After the player slays the first six deadly sins, the Tower of Babel (renamed "Tower of Souls" in the western versions), the final staged level of the game, appears, in which the Master fights the final sin, Destruction, a mechanically engineered god representing Pride. Defeating the false god, the Death Heim, an underworld where Tanzra is residing, emerges. Tanzra created an extraordinarily powerful barrier which renders conventional descending as the player did previously useless. Left with no other options, player descends into Death Heim using the Sky Castle domain as a battering ram. Tanzra's barrier is undone upon the Sky Castle's crash-landing, but the Sky Castle is ruined and angels suffered many casualties. Those few who were still alive were finished off by the revived Tanzra, but Tanzra fails to kill one wounded angel in time before he transfers his last vestige of power to the player. Being the only one unscathed to battle Tanzra, the player first fights again against the resurrected seven sins, as well as Tanzra himself, a beast frozen waist-deep in a lake of ice (just as Satan was in the Inferno in The Divine Comedy).

Tanzra was eventually defeated and slain, the player has disappeared and no one knows what became of him. During the game's ending, it is declared that "The Master will live forever" and, as the credits roll, an image of the statue of the Master is shown slowly eroding over time. The statue's sword and right wing fall off, suggesting the growth of civilization and the increase of mankind's self-sufficiency. This reflects the ending of the original ActRaiser, where the angel speculates that someday the world may be so independent that it will forget about the Master.

== Development and release ==
According to developer Quintet, ActRaiser 2 was made at the request of Enix of America, and designed according to their specifications.

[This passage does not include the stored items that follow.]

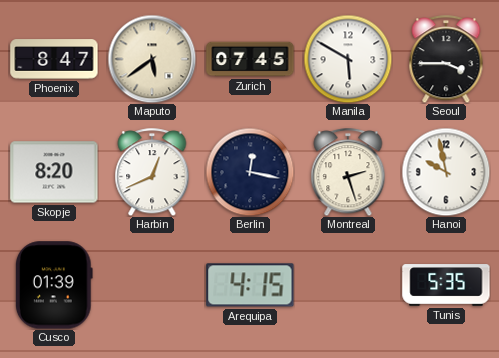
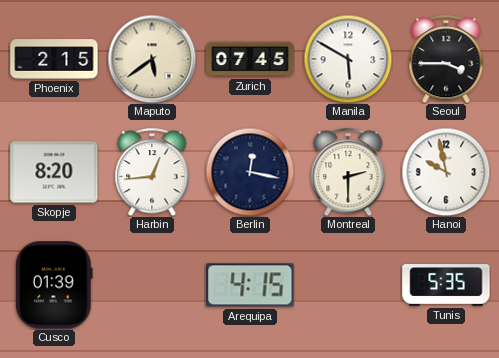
Phoenix: 8:47 -> 2:15
Harbin: 12:41 -> 12:44
Montreal: 2:27 -> 2:30
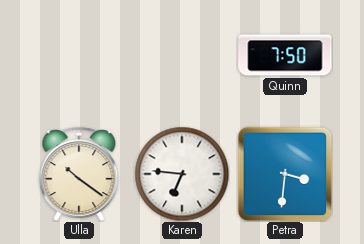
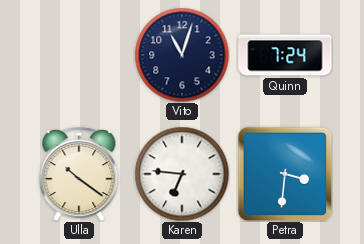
Vito: none -> 11:03
Quinn: 7:50 -> 7:24
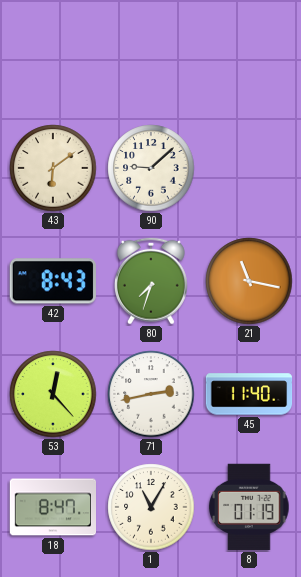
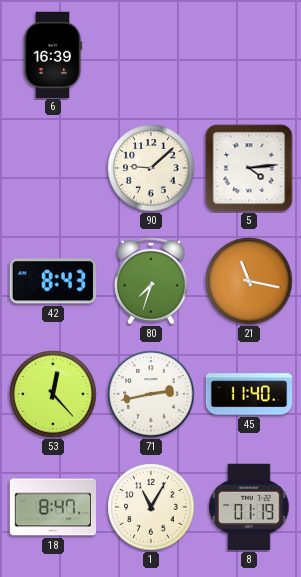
6: none -> 16:39
43: 6:09 -> none
5: none -> 4:14
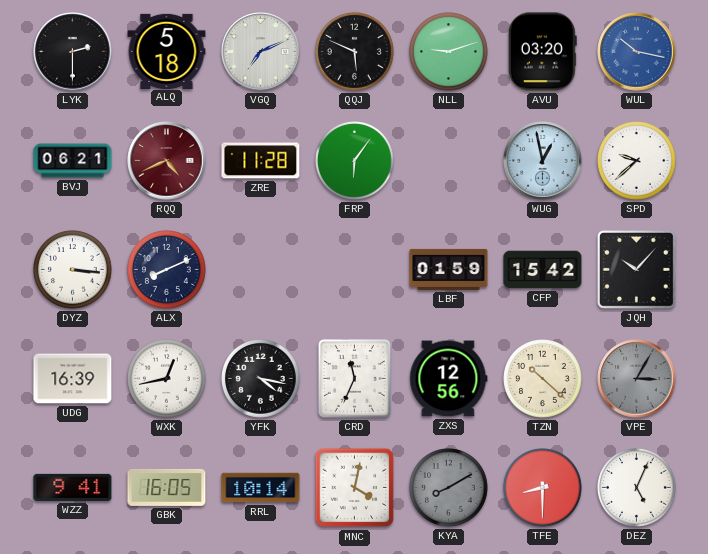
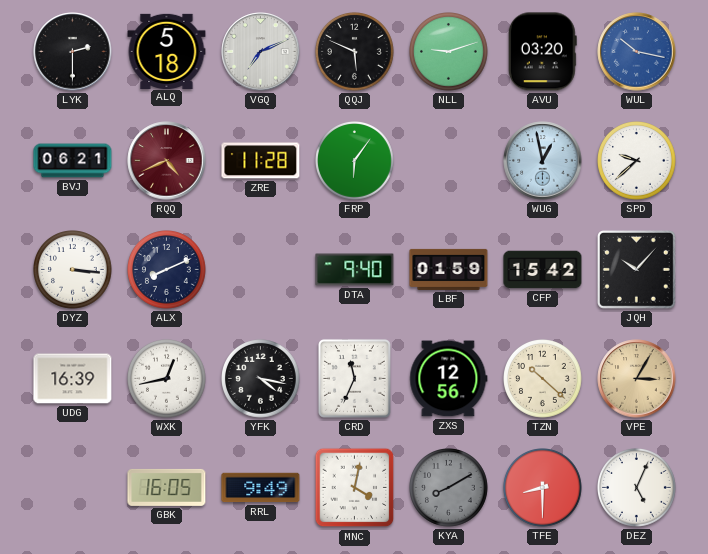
DTA: none -> 9:40
VPE dial: grey -> champagne
WZZ: 9:41 -> none
RRL: 10:14 -> 9:49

ActRaiser 2 was released in Japan on October 29, 1993 for the Super Famicom.

== Reception ==

ActRaiser 2 received a 20.3/30 score in a readers' poll conducted by Super Famicom Magazine. The game garnered generally favorable reception from critics.

Review scores
| Publication | Score |
|---|---|
| Computer and Video Games | 86/100 |
| Edge | 5/10 |
| Electronic Gaming Monthly | 9/10, 8/10, 9/10, 9/10 |
| Famitsu | 7/10, 5/10, 6/10, 6/10 |
| Game Informer | 8.5/10 |
| GameFan | 94%, 88%, 95%, 94% |
| GamesMaster | 41% |
| IGN | 7.5/10 |
| Official Nintendo Magazine | 92/100 |
| Super Play | 69% |
| Total! | (UK) 87% (DE) 2+ |
| Game Zero Magazine | 70.5/100 |
| Hippon Super! | 7/10 |
| Nintendo Game Zone | 69/100 |
| SNES Force | 84/100 |
| Super Gamer | 82/100 |
| Super Pro | 88/100 |

=== Sales and accolades ===
Quintet reported that ActRaiser 2 sold 180,000 copies worldwide, with 40,000 copies sold in Japan and Europe respectively, and 100,000 copies sold in North America. In 2018, Complex rated Actraiser 2 81st on their "The Best Super Nintendo Games of All Time" list. They commented that the game is great despite being strictly a platformer and not having the god elements from the first game. In 1995, Total! ranked the game 38th on its "Top 100 SNES Games" list.

== Legacy ==
In 1996, Sega announced that they would be publishing a Quintet-developed remake of ActRaiser 1 and 2, tentatively titled Act Remix, for the Sega Saturn, but roughly halfway through development Quintet concluded that the ActRaiser series was outmoded, and they drastically reworked the game, which was ultimately titled Solo Crisis. Quintet started coding a third game in the ActRaiser series, for the Nintendo 64, but never finished it. In May 2008, Fumiaki Shiraishi, the lead programmer for Final Fantasy Crystal Chronicles: My Life as a King, noted in an interview that he would like to make an ActRaiser sequel.